YOUR GOAL - Wherever a picture appears in the data below, omit it, and restate everything else word for word.

SUPPLIED INFORMATION -
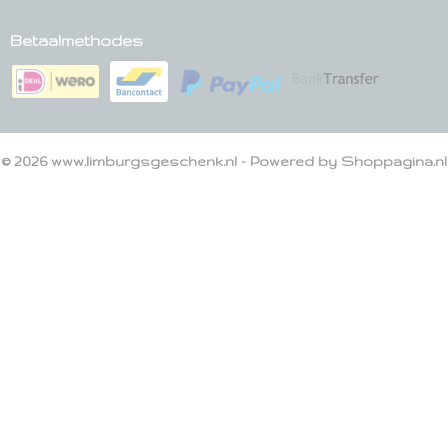
Betaalmethodes
© 2026 www.limburgsgeschenk.nl - Powered by Shoppagina.nl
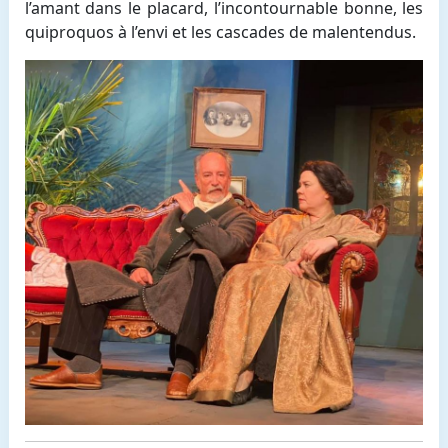
l’amant dans le placard, l’incontournable bonne, les
quiproquos à l’envi et les cascades de malentendus.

WRITTEN ANSWER -
Betaalmethodes
© 2026 www.limburgsgeschenk.nl - Powered by Shoppagina.nl
l’amant dans le placard, l’incontournable bonne, les
quiproquos à l’envi et les cascades de malentendus.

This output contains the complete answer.